The code above uses a MNIST dataset. To use another dataset we can simply replace the data loader for that dataset.

The sample is generated

After the model training is complete, we can generate the sample with the following code:

samples = Glow_model.sample(25)
display(samples)
Copy the code

Using the NFLOWS library, we could generate samples in a single line of code, and the display function would display the samples in a grid.

Sample generated after training model with MNIST

conclusion

This paper introduces the basic knowledge of Normalizing Flow, compares it with GAN and VAE, and shows the basic working mode of Glow model. We also explained how to simply implement the Glow model and train it using MNIST data sets. With the help of gewu Ti open data set platform, data set access becomes very convenient.

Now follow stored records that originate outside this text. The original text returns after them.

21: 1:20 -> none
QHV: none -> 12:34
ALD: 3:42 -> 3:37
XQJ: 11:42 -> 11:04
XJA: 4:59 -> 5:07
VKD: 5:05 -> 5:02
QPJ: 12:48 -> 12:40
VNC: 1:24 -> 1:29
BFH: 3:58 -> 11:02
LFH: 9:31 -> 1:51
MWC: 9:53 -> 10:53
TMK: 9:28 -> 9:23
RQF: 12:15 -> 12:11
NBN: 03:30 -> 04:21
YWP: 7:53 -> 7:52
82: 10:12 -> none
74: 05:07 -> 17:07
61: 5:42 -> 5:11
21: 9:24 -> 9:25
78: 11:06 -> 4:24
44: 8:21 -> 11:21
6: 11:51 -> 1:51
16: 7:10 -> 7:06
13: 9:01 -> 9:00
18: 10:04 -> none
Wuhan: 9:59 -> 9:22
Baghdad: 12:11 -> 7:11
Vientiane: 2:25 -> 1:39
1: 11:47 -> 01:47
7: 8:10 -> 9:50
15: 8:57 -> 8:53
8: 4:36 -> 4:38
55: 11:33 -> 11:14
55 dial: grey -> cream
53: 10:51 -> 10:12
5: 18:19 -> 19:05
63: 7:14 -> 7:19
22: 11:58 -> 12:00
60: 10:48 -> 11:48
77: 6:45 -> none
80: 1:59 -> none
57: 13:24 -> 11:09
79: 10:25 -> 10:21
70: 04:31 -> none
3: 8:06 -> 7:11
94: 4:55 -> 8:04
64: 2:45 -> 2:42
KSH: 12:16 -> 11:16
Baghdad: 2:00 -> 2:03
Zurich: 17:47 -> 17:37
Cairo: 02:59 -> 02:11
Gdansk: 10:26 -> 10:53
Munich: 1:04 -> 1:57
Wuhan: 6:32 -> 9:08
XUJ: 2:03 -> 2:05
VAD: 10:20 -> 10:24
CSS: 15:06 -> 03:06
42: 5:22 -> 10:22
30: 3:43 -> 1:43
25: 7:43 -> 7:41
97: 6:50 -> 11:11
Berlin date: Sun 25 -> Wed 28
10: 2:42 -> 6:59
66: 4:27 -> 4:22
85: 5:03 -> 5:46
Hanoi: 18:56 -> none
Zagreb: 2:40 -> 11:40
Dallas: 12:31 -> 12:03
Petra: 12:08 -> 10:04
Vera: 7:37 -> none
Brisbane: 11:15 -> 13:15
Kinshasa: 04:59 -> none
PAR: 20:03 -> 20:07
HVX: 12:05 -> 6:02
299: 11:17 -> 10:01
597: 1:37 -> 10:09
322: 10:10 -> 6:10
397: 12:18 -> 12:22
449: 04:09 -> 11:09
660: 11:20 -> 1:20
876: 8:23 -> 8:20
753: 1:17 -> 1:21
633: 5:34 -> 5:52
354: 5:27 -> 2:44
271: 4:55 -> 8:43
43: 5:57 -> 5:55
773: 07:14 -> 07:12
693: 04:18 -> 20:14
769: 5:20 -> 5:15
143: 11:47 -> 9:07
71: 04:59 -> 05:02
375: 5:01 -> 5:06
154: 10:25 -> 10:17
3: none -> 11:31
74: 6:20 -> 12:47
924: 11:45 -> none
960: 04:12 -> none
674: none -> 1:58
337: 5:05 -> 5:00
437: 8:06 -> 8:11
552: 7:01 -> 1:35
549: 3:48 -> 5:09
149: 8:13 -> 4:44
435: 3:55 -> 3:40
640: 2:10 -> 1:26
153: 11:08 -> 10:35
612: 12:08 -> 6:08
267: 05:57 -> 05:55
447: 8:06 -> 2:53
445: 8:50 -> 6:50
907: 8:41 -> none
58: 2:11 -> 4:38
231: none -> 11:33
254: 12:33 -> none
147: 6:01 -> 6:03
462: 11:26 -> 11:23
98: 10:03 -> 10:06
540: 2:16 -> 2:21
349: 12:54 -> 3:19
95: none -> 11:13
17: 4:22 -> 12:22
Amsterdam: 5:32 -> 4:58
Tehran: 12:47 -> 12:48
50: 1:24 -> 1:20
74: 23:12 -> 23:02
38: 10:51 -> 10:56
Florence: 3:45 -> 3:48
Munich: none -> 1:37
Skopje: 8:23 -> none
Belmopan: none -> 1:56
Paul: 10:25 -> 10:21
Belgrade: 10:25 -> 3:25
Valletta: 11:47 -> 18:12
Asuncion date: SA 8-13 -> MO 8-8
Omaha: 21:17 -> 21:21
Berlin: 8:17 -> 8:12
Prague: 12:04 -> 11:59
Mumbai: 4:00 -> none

[About Gewu Ti] Gewu Ti Intelligent Technology focuses on building a new artificial intelligence infrastructure. Through unstructured data platform and open data set community, it helps machine learning teams and individuals better release the potential of unstructured data, and makes AI application development faster and performance better. We will continue to lay a solid foundation for ai to empower thousands of industries, drive industrial upgrading, and promote the universal benefits of science and technology. At present, it has received tens of millions of dollars of investment from Sequoia, Yunqi, Zhenge, Fenghe, Yaotu Capital and Qiji Chuangtan.